As we continue to improve the User experience around those aspects to make it simpler in the UI, this tutorial will go over how to manually import and export Airbyte configurations of connectors.
This may be useful if you need, for example, to version control, make a backup, share with your team, or if you just want to debug and learn more about Airbyte internals.
Here are the goals for this tutorial:
- Access replication logs files
- Export & Import Airbyte Configurations
- Export normalization models to use in your own DBT project
Setting up a local Postgres Destination
For this tutorial, we are going to use 2 types of destinations to run our demo where data will be written:
- Local File Destination
- Local Postgres Database
The local files will be written by default to the directory /tmp/airbyte_local.
The postgres database that we are going to spin up below will be running locally with the following configuration where data will be written:
- Host: localhost
- Port: 3000
- User: postgres
- Password: password
- DB Name: postgres
#!/usr/bin/env bash
echo "File Content in the local destination (may not exist yet):"
find /tmp/airbyte_local
echo ""
docker ps | grep -q local-airbyte-postgres-destination
if [ $? -eq 0 ]; then
echo "Postgres Database local-airbyte-postgres-destination is already up"
else
echo "Start a Postgres container named local-airbyte-postgres-destination"
docker run --rm --name local-airbyte-postgres-destination -e POSTGRES_PASSWORD=password -p 3000:5432 -d postgres
fi
echo ""
echo "Docker Containers currently running:"
docker ps
Example Output:
File Content in the local destination (may not exist yet):
find: /tmp/airbyte_local: No such file or directory
Start a Postgres container named local-airbyte-postgres-destination
8e24a9682a1ec2e7539c7ada5d993120d3337cff07a54603fcdb8d44f4013aab
Docker Containers currently running:
CONTAINER ID IMAGE COMMAND CREATED STATUS PORTS NAMES
8e24a9682a1e postgres "docker-entrypoint.s…" 1 second ago Up Less than a second 0.0.0.0:3000->5432/tcp local-airbyte-postgres-destination
Starting Airbyte Server
As we've seen in the previous tutorial, we can spin up Airbyte instance after installing it:
#!/usr/bin/env bash
docker-compose up -d
echo -e "\n"
echo "Docker Containers currently running:"
docker ps
Example Output:
WARNING: The API_URL variable is not set.
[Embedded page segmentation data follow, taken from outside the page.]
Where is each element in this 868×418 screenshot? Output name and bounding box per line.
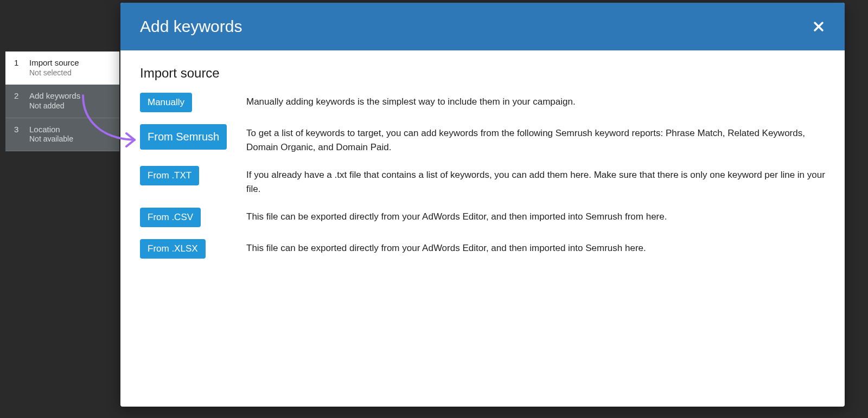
from-csv-button[interactable]: From .CSV	[140, 208, 201, 227]
step-import-source[interactable]: 1 Import source Not selected	[5, 52, 119, 85]
from-semrush-button[interactable]: From Semrush	[140, 124, 227, 150]
option-from-xlsx: From .XLSX This file can be exported dir…	[140, 239, 825, 259]
step-status: Not selected	[29, 68, 111, 78]
step-title: Add keywords	[29, 91, 111, 101]
step-add-keywords[interactable]: 2 Add keywords Not added	[5, 85, 119, 118]
option-description: If you already have a .txt file that con…	[246, 166, 825, 196]
section-title: Import source	[140, 66, 825, 81]
step-title: Import source	[29, 58, 111, 68]
step-location[interactable]: 3 Location Not available	[5, 118, 119, 151]
steps-sidebar: 1 Import source Not selected 2 Add keywo…	[5, 52, 119, 151]
step-number: 2	[14, 91, 22, 100]
option-from-txt: From .TXT If you already have a .txt fil…	[140, 166, 825, 196]
option-description: This file can be exported directly from …	[246, 208, 825, 224]
option-description: Manually adding keywords is the simplest…	[246, 93, 825, 109]
from-xlsx-button[interactable]: From .XLSX	[140, 239, 206, 259]
from-txt-button[interactable]: From .TXT	[140, 166, 199, 185]
modal-title: Add keywords	[140, 17, 242, 36]
close-icon	[812, 20, 825, 33]
step-number: 1	[14, 58, 22, 67]
step-title: Location	[29, 125, 111, 135]
option-from-csv: From .CSV This file can be exported dire…	[140, 208, 825, 227]
modal-header: Add keywords	[120, 3, 845, 50]
option-description: This file can be exported directly from …	[246, 239, 825, 255]
modal-body: Import source Manually Manually adding k…	[120, 50, 845, 407]
close-button[interactable]	[812, 20, 825, 33]
option-from-semrush: From Semrush To get a list of keywords t…	[140, 124, 825, 154]
manually-button[interactable]: Manually	[140, 93, 192, 112]
option-manually: Manually Manually adding keywords is the…	[140, 93, 825, 112]
add-keywords-modal: Add keywords Import source Manually Manu…	[120, 3, 845, 407]
step-number: 3	[14, 125, 22, 134]
step-status: Not available	[29, 134, 111, 144]
step-status: Not added	[29, 101, 111, 111]
option-description: To get a list of keywords to target, you…	[246, 124, 825, 154]
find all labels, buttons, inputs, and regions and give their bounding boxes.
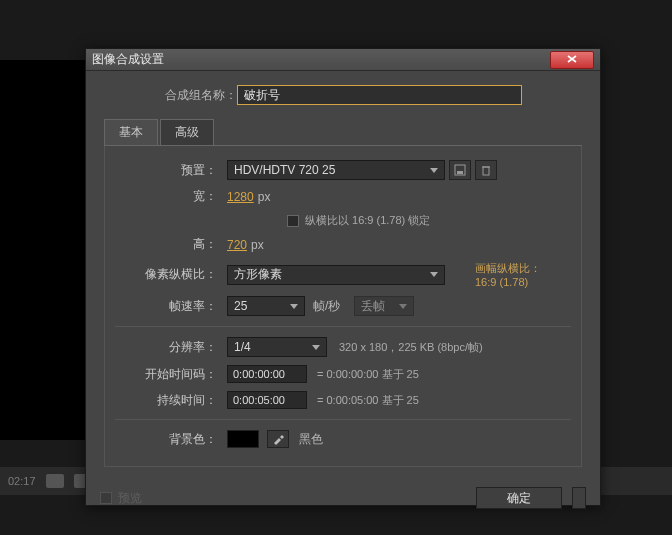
height-label: 高： [115, 236, 227, 253]
delete-preset-button[interactable] [475, 160, 497, 180]
start-timecode-input[interactable] [227, 365, 307, 383]
par-info: 画幅纵横比： 16:9 (1.78) [475, 261, 541, 288]
fps-unit: 帧/秒 [313, 298, 340, 315]
preset-label: 预置： [115, 162, 227, 179]
status-time: 02:17 [8, 475, 36, 487]
res-info: 320 x 180，225 KB (8bpc/帧) [339, 340, 483, 355]
dialog-title: 图像合成设置 [92, 51, 550, 68]
tab-bar: 基本 高级 [104, 119, 582, 146]
eyedropper-button[interactable] [267, 430, 289, 448]
svg-rect-1 [457, 171, 463, 174]
ok-button[interactable]: 确定 [476, 487, 562, 509]
preview-label: 预览 [118, 490, 142, 507]
dialog-titlebar[interactable]: 图像合成设置 [86, 49, 600, 71]
dropframe-dropdown: 丢帧 [354, 296, 414, 316]
res-label: 分辨率： [115, 339, 227, 356]
lock-aspect-checkbox[interactable] [287, 215, 299, 227]
comp-name-input[interactable] [237, 85, 522, 105]
fps-dropdown[interactable]: 25 [227, 296, 305, 316]
camera-icon[interactable] [46, 474, 64, 488]
par-label: 像素纵横比： [115, 266, 227, 283]
save-preset-button[interactable] [449, 160, 471, 180]
svg-rect-2 [483, 167, 489, 175]
separator-2 [115, 419, 571, 420]
fps-label: 帧速率： [115, 298, 227, 315]
duration-info: = 0:00:05:00 基于 25 [317, 393, 419, 408]
duration-input[interactable] [227, 391, 307, 409]
width-unit: px [258, 190, 271, 204]
start-label: 开始时间码： [115, 366, 227, 383]
width-label: 宽： [115, 188, 227, 205]
height-value[interactable]: 720 [227, 238, 247, 252]
duration-label: 持续时间： [115, 392, 227, 409]
bg-color-swatch[interactable] [227, 430, 259, 448]
lock-aspect-label: 纵横比以 16:9 (1.78) 锁定 [305, 213, 430, 228]
resolution-dropdown[interactable]: 1/4 [227, 337, 327, 357]
comp-name-label: 合成组名称： [165, 87, 237, 104]
bg-label: 背景色： [115, 431, 227, 448]
preset-dropdown[interactable]: HDV/HDTV 720 25 [227, 160, 445, 180]
tab-advanced[interactable]: 高级 [160, 119, 214, 145]
separator [115, 326, 571, 327]
close-button[interactable] [550, 51, 594, 69]
tab-basic[interactable]: 基本 [104, 119, 158, 145]
par-dropdown[interactable]: 方形像素 [227, 265, 445, 285]
width-value[interactable]: 1280 [227, 190, 254, 204]
composition-settings-dialog: 图像合成设置 合成组名称： 基本 高级 预置： HDV/HDTV 720 25 [85, 48, 601, 506]
preview-checkbox [100, 492, 112, 504]
cancel-button-partial[interactable] [572, 487, 586, 509]
height-unit: px [251, 238, 264, 252]
bg-color-name: 黑色 [299, 431, 323, 448]
start-info: = 0:00:00:00 基于 25 [317, 367, 419, 382]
Defaulting to a blank string.
Creating network "airbyte_default" with the default driver
Creating volume "airbyte_workspace" with default driver
Creating volume "airbyte_data" with default driver
Creating volume "airbyte_db" with default driver
Creating init ...
Creating airbyte-data-seed ...
Creating airbyte-db ...
Creating airbyte-server ... mdone
Creating airbyte-scheduler ...
Creating airbyte-webapp ... mdone
ting airbyte-webapp ... done
Docker Containers currently running:
CONTAINER ID IMAGE COMMAND CREATED STATUS PORTS NAMES
39cec3eb5953 airbyte/webapp:0.7.1-alpha "/docker-entrypoint.…" 1 second ago Up Less than a second 0.0.0.0:8000->80/tcp airbyte-webapp
f0ff3f8f2b2b airbyte/scheduler:0.7.1-alpha "/bin/bash -c './wai…" 1 second ago Up 1 second airbyte-scheduler
50448db21673 airbyte/server:0.7.1-alpha "/bin/bash -c './wai…" 1 second ago Up Less than a second 8000/tcp, 0.0.0.0:8001->8001/tcp airbyte-server
2aa496838b99 airbyte/db:0.7.1-alpha "docker-entrypoint.s…" 2 seconds ago Up 1 second 5432/tcp airbyte-db
8e24a9682a1e postgres "docker-entrypoint.s…" 8 seconds ago Up 7 seconds 0.0.0.0:3000->5432/tcp local-airbyte-postgres-destination
Note that if you already went through the previous tutorial or already used Airbyte in the past, you may not need to complete the Onboarding process this time.
Otherwise, please complete the different steps until you reach the Airbyte Dashboard page.
After a few seconds, the UI should be ready to go at http://localhost:8000/
Notes about running this tutorial on macOS vs Linux
Note that Docker for Mac is not a real Docker host, now it actually runs a virtual machine behind the scenes and hides it from you to make things simpler. Here's the simpler version, unless you want to dig deeper... just like our current use case where we want to inspect the content of internal Docker volumes...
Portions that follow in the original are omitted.